# Exercise goal
For each entry below, write an exact copy and leave out the images.

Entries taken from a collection
+--

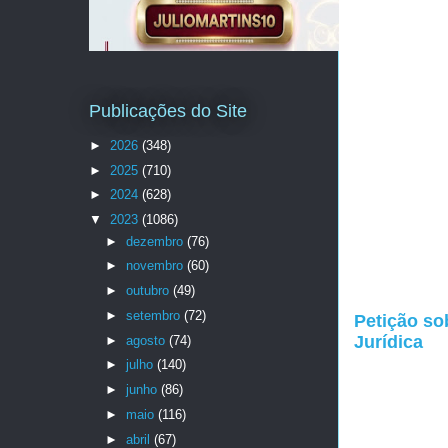
Publicações do Site
►
2026
(348)
►
2025
(710)
►
2024
(628)
▼
2023
(1086)
►
dezembro
(76)
►
novembro
(60)
►
outubro
(49)
►
setembro
(72)
Petição so
Jurídica
►
agosto
(74)
►
julho
(140)
►
junho
(86)
►
maio
(116)
►
abril
(67)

+--

# Solution
Publicações do Site
►
2026
(348)
►
2025
(710)
►
2024
(628)
▼
2023
(1086)
►
dezembro
(76)
►
novembro
(60)
►
outubro
(49)
►
setembro
(72)
Petição so
Jurídica
►
agosto
(74)
►
julho
(140)
►
junho
(86)
►
maio
(116)
►
abril
(67)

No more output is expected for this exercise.